Whether or not to combine cloud storage and compute is an argument approaching the intensity of longstanding debates like Mac vs. PC or leasing vs. buying a car. These are two radically different approaches, but an argument can be made either way.
At Blueprint we’re not going to weigh in on the Mac vs. PC or leasing or buying a car questions – that’s an argument for another day. But we tend to err on the side of separating storage and compute – and with good reason. When it comes to separating storage and compute functions, not only is that a fundamental tenet of cloud computing, it’s also more affordable and ensures flexibility and future adaptability as technologies mature and change.
While the idea behind combining cloud storage and compute is to simplify things for data managers while maintaining flexibility, by doing this you actually lose flexibility in working with different data sets and adopting new emerging compute engines, and you end up feeding more data into the compute engine, which is the most expensive part of operating in a cloud environment.
You can facilitate affordability and flexibility without compromising simplicity.
Cloud data storage is just storage and it should be thought of that way. It is inexpensive, fast, supports all data types and can be supported by all cloud services, data-ingestion tools and apps. Cloud storage also keeps data in its native state as your data, meaning you can take it wherever you want in the future.
We suggest keeping storage simple, cheap and distinct from compute by parking it in an Azure Data Lake. Following this suggestion allows you to use any compute engine — we often recommend Databricks — and only pay for compute resources on the data sets you want and only when you are running analytics. When you park all your data in a warehouse that also runs your compute, it results in paying a steeper price because your compute is run on all your data, rather than spinning up data from an inexpensive storage location to run compute when you need it and for only as long as you need it.
It is simple – the more you reduce compute – the more you reduce cost.
No company or organization should pay for resources they don’t need – we are no longer in the age of monolithic platforms and the massive hardware spend required to run data analysis. By leveraging the power of the Data Lake and coupling it with a compute engine like Databricks, you only pay for the services you need when you need them.
Companies ingest, own and buy an immense amount of data. It may or may not have a purpose or use yet and that is OK. If a company doesn’t have an immediate use for its data, cloud storage in a data lake tiers your data to the cheapest possible level, only re-tiering it when you decide it is useful and needed for business intelligence.

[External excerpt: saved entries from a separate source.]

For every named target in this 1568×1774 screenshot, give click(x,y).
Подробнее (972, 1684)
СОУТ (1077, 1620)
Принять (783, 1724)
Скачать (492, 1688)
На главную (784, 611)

Separating storage and compute and using the data lake for your storage allows you to better manage your team’s experience, your data and your usage. For example, multiple compute resources can leverage the same data in the data lake. By storing your data in this way, users can interact with it differently. One person can be working on machine learning with Spark while another runs reports on the same data set using a high-speed Power BI connector, for example.

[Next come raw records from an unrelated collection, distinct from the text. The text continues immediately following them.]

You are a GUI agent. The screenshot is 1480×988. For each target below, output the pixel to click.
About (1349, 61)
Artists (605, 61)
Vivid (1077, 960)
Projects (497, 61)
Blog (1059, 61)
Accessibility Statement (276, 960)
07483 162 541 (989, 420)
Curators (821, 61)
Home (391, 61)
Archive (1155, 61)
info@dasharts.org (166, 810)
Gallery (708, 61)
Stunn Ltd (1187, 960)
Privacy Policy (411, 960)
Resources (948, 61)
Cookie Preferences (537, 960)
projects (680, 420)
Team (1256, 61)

By creating a modern data estate that utilizes the data lake, what may historically have been disparate data sources for an organization that get copied and moved around for different queries can now all be viewed and queried holistically and simultaneously using the numerous tools and connectors available through tools like Databricks. Not only is this a more affordable business model, but with Databricks you can now eliminate the wasted time and energy associated with moving data between different platforms that perform different tasks. Speed is your friend when it comes to extracting insights from data – don’t waste time over-processing data if it’s not needed.

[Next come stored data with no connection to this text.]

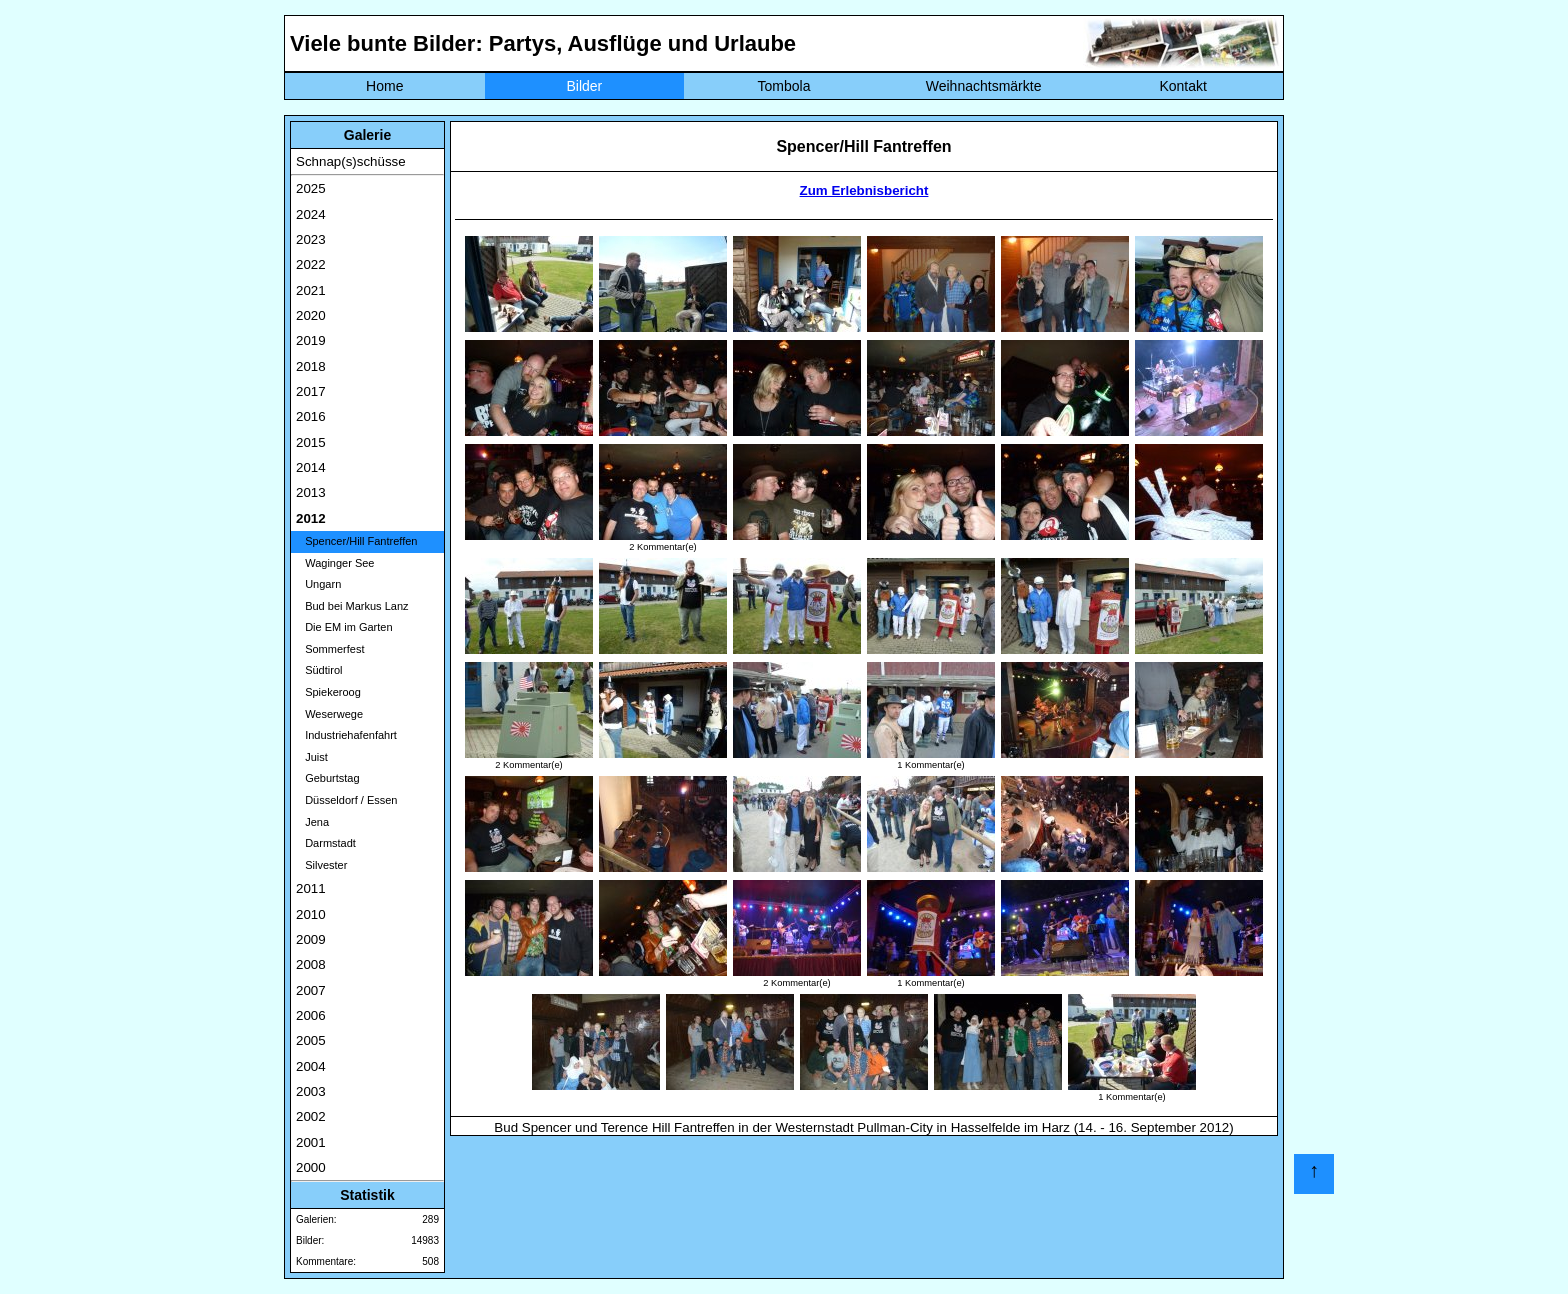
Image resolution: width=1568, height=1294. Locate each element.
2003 (311, 1091)
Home (384, 86)
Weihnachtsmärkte (984, 86)
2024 (311, 214)
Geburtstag (328, 778)
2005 (311, 1040)
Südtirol (319, 670)
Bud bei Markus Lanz (352, 606)
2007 (311, 990)
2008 (311, 964)
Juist (312, 757)
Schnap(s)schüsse (351, 161)
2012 (311, 518)
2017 (311, 391)
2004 (311, 1066)
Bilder (584, 86)
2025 (311, 188)
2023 (311, 239)
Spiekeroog (328, 692)
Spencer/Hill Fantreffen (356, 541)
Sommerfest (330, 649)
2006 (311, 1015)
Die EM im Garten (344, 627)
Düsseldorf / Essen (347, 800)
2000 (311, 1167)
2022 (311, 264)
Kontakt (1182, 86)
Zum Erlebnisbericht (864, 190)
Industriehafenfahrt (346, 735)
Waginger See (335, 563)
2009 (311, 939)
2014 (311, 467)
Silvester (321, 865)
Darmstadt (326, 843)
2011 (311, 888)
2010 (311, 914)
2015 (311, 442)
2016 (311, 416)
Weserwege (329, 714)
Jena (312, 822)
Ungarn (318, 584)
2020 (311, 315)
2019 (311, 340)
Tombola (784, 86)
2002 (311, 1116)
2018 (311, 366)
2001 (311, 1142)
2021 (311, 290)
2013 (311, 492)
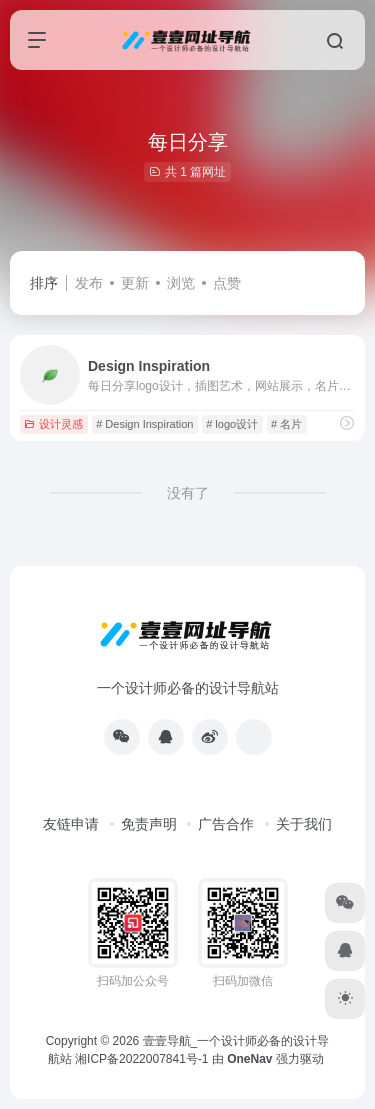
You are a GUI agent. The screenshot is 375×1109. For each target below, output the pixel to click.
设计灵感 (53, 424)
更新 (135, 283)
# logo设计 (232, 424)
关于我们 (304, 824)
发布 (89, 283)
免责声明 (149, 824)
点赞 (227, 283)
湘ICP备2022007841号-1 (141, 1059)
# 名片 (286, 424)
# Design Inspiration (144, 424)
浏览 (181, 283)
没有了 (188, 493)
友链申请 (71, 824)
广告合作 (226, 824)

With Databricks Delta Lake, for example, you have one complete compute platform overtop your data from which you can perform BI-type queries, data engineering workloads with SQL or Python and data science with any of the common frameworks right where your data are.
Taking it one step further, streaming data analytics represents the next frontier in unlocking insights from data. Embrace it! By having cloud storage and compute separate, cloud storage can collect data from streaming services and Databricks can process it – very easily and without running compute on your whole database at the same time. Leaders can start integrating this into their data estates now to be more agile when more streaming data becomes available to you, such as IoT devices and web, mobile and customer experience platforms.
Because Databricks is so feature rich with respect to data-engineering, data science and support for all business intelligence tools, you should be asking yourself “Why am I paying more, losing time making things more complicated and moving data to yet another data store? Shouldn’t I learn what Databricks can do with the data I already have in my data lake?”